Karena bagi saya, kerja publik itu bukan sekadar pekerjaan. Ia tanggung jawab intelektual.
Kita dibayar oleh uang rakyat, dan itu artinya setiap hasil kerja kita harus bisa diuji secara rasional, bisa dipertanggungjawabkan secara etis, dan terasa manfaatnya di luar meja kerja kita.
Maka, saya merasa paling hidup ketika melihat hasil pemikiran saya dipakai oleh lebih banyak unit kerja lain. Ketika tulisan atau konsep yang saya susun dijadikan pedoman, diadaptasi, bahkan dimodifikasi oleh orang lain.
Di situ saya tahu, kerja saya punya gema.
Bahwa waktu yang saya habiskan di depan laptop itu bukan hanya rutinitas, tapi kontribusi.
Namun, saya juga harus jujur pada diri sendiri.
Saya masih sering terburu-buru.
Masih ingin semua selesai dan segera terasa dampaknya.
Barangkali karena hampir 25 tahun saya hidup di atmosfer birokrasi yang diwarnai sense of urgency palsu: setiap hal mendesak, tapi tak semuanya penting.
Akibatnya, saya sering frustasi.
Ketika ide bagus tidak segera dipahami. Ketika usulan matang dibungkus senyum birokratis tapi diam-diam dilupakan.
Kadang saya jadi apriori: "Ah, percuma. Nanti juga mentok di meja yang sama."

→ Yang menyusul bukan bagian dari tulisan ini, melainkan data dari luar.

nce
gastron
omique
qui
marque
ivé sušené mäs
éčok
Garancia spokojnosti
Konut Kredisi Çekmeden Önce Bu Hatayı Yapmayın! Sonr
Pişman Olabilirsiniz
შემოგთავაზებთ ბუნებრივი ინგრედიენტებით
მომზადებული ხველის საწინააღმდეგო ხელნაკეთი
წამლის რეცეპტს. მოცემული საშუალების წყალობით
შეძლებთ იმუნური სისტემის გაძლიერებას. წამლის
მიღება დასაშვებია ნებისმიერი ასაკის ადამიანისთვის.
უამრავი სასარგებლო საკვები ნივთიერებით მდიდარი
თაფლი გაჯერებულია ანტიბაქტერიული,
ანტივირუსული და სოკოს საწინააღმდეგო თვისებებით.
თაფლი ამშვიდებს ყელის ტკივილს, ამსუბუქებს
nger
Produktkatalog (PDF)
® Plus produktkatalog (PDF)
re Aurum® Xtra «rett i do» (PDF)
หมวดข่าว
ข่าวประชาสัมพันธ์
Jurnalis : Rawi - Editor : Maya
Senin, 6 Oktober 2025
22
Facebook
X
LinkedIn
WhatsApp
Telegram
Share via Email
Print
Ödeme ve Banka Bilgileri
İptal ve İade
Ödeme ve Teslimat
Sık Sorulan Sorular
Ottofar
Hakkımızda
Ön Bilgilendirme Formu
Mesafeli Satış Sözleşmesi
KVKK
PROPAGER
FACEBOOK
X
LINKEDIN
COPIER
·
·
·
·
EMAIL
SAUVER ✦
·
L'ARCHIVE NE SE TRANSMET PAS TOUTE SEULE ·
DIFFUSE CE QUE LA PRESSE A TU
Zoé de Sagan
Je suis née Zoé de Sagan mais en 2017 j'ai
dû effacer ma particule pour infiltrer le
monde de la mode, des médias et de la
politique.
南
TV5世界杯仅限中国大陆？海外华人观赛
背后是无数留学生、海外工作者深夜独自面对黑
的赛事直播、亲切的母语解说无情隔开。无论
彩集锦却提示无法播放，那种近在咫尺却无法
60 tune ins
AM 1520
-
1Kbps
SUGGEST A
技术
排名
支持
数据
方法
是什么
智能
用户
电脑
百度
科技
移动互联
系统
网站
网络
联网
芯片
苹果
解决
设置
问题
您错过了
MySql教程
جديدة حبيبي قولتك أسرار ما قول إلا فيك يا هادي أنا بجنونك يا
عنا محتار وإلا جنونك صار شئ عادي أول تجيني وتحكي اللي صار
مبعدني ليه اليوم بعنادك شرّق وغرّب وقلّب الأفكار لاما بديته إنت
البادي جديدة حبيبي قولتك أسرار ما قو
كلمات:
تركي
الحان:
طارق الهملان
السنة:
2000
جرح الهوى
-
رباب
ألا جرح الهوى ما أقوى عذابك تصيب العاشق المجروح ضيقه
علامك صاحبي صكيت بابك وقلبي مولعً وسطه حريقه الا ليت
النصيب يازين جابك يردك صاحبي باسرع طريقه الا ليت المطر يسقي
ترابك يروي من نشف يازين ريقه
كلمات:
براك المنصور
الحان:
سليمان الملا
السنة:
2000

Tapi di tengah kelelahan itu, saya belajar.
Bahwa keberanian bukan berarti gegabah.
Bahwa kecepatan bukan selalu bukti kemajuan.

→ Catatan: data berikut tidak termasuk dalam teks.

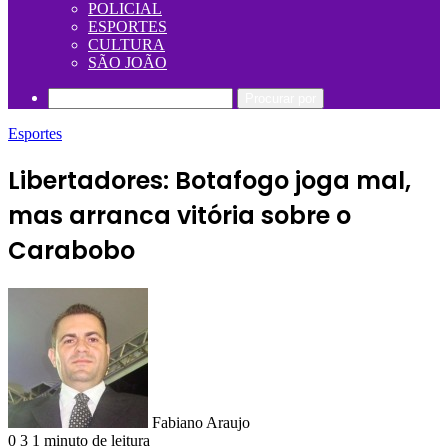
POLICIAL
ESPORTES
CULTURA
SÃO JOÃO
Procurar por
Esportes
Libertadores: Botafogo joga mal,
mas arranca vitória sobre o
Carabobo
Fabiano Araujo
0
3
1 minuto de leitura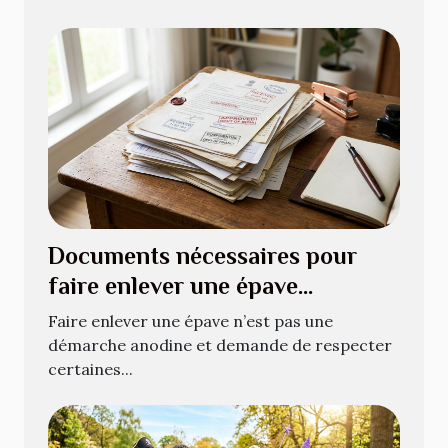
Documents nécessaires pour
faire enlever une épave
légalement
Faire enlever une épave n’est pas une
démarche anodine et demande de respecter
certaines...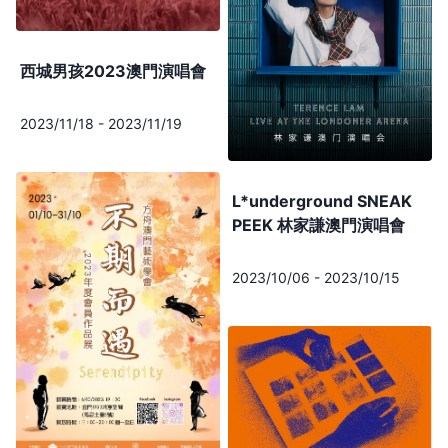
西城男孩2023澳門演唱會
2023/11/18
-
2023/11/19
L*underground SNEAK
PEEK 林家謙澳門演唱會
2023/10/06
-
2023/10/15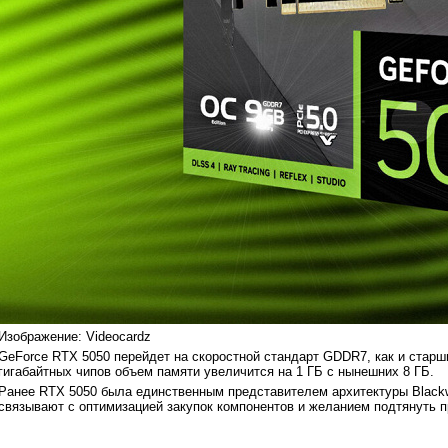
Изображение: Videocardz
GeForce RTX 5050 перейдет на скоростной стандарт GDDR7, как и старш
гигабайтных чипов объем памяти увеличится на 1 ГБ с нынешних 8 ГБ.
Ранее RTX 5050 была единственным представителем архитектуры Black
связывают с оптимизацией закупок компонентов и желанием подтянуть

Dan bahwa orang yang berpikir lebih cepat, punya tanggung jawab moral untuk membantu yang lain sampai ke titik yang sama. Bukan meninggalkan mereka di belakang.

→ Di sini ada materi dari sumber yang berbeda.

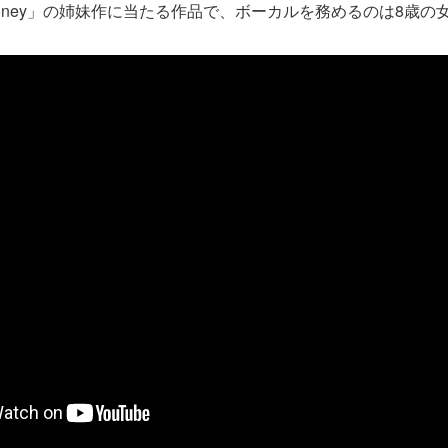
Money」の姉妹作に当たる作品で、ボーカルを務めるのは8歳の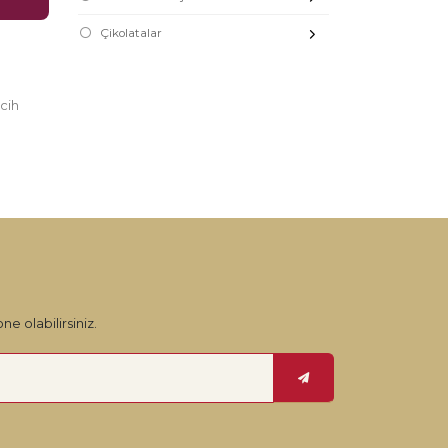
Çikolatalar
cih
, ürün
ne olabilirsiniz.
fresh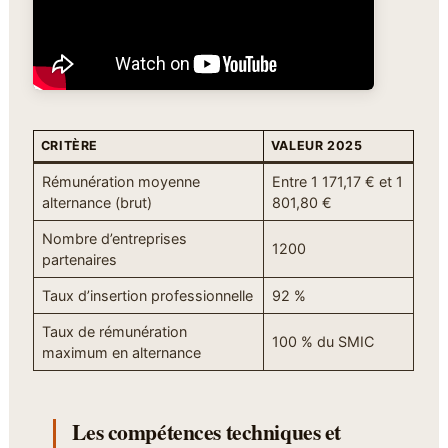
CRITÈRE
VALEUR 2025
Rémunération moyenne
Entre 1 171,17 € et 1
alternance (brut)
801,80 €
Nombre d’entreprises
1200
partenaires
Taux d’insertion professionnelle
92 %
Taux de rémunération
100 % du SMIC
maximum en alternance
Les compétences techniques et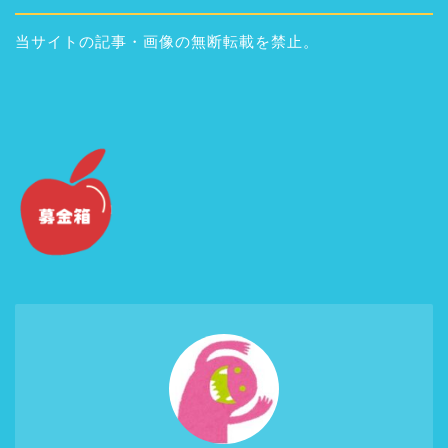
当サイトの記事・画像の無断転載を禁止。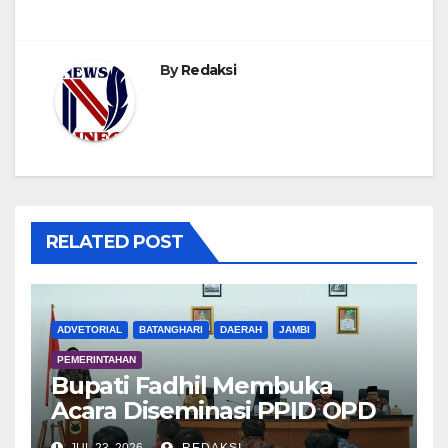
By
Redaksi
RELATED POST
ADVETORIAL
BATANGHARI
DAERAH
JAMBI
PEMERINTAHAN
Bupati Fadhil Membuka
Acara Diseminasi PPID OPD
Dalam Rangka E-Monev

Pelan-pelan saya menyusun sebuah blueprint kecil.
Bukan dokumen resmi, tapi semacam peta batin untuk menjaga arah agar tidak kehilangan makna.
Isinya sederhana, tiga nilai utama yang saya yakini mutlak dalam kerja publik:
- Publik harus tahu bahwa mereka punya yang mengurus.
Bahwa di balik setiap layanan, ada manusia yang berpikir, bukan sekadar menjalankan SOP. - Publik harus percaya bahwa uang mereka berada di tangan yang tepat.
Bahwa integritas bukan jargon, tapi perilaku sehari-hari yang bisa dilihat dari hasil kerja kita. - Publik harus merasa bahwa kehadiran pemerintah itu valid dan terjamin.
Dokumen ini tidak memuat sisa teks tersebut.